Work to be completed: Report only how many lines of the records contain the word "item".

-- Study material follows --

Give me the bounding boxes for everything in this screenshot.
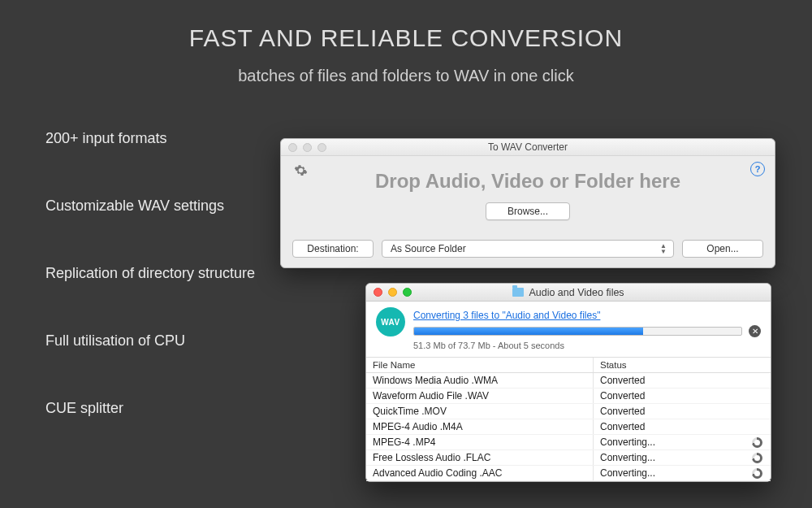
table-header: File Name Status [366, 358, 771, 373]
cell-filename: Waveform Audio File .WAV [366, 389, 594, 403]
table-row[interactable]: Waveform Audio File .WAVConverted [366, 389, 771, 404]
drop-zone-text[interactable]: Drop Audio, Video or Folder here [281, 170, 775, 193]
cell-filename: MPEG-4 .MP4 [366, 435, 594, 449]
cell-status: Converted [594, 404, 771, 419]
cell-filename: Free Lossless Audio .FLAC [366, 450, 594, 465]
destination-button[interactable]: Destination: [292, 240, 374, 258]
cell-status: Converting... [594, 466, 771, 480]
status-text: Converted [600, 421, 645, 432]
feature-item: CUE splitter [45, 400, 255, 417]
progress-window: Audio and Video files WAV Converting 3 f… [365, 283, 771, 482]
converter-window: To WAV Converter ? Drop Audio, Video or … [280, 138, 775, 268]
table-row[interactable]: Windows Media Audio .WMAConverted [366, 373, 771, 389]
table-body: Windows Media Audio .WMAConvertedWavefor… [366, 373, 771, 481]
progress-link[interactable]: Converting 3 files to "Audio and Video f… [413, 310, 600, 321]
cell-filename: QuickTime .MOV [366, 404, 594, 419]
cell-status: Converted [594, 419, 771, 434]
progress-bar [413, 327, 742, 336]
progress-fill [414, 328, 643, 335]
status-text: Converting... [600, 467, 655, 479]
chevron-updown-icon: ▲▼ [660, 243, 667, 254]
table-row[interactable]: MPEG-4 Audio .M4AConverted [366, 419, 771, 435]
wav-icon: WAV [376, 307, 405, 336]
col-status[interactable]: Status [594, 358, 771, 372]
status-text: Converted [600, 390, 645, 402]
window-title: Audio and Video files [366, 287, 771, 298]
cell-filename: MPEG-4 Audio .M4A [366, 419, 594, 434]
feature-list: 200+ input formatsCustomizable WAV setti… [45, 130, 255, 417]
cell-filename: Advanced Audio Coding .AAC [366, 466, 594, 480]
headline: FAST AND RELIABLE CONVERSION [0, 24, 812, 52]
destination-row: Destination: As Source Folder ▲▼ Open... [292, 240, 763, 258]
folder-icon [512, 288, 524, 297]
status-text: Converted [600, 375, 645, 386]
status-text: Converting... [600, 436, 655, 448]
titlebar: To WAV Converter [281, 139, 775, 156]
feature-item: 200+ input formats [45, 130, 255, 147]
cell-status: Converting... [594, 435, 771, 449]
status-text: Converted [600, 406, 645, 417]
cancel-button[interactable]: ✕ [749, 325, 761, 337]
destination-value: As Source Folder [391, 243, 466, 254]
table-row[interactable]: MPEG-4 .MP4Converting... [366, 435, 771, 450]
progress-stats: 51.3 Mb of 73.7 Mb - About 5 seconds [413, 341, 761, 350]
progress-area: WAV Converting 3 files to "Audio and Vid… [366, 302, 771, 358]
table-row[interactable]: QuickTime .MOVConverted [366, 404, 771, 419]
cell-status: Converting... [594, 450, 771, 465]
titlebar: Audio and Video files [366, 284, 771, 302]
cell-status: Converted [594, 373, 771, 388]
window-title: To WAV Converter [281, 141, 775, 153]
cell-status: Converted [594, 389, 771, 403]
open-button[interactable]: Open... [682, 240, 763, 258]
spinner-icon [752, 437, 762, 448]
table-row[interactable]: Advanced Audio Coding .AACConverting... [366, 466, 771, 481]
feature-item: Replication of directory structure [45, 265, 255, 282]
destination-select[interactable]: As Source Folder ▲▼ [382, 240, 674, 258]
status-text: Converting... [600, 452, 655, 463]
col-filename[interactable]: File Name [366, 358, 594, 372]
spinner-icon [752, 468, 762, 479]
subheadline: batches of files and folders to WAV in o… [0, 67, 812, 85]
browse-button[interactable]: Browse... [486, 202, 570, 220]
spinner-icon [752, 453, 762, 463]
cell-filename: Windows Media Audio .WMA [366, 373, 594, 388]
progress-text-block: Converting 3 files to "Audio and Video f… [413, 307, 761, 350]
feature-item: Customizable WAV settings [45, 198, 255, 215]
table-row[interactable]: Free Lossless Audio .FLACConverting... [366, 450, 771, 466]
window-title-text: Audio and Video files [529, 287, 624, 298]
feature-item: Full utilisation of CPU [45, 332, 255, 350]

-- Study material concluded --

Answer section: 5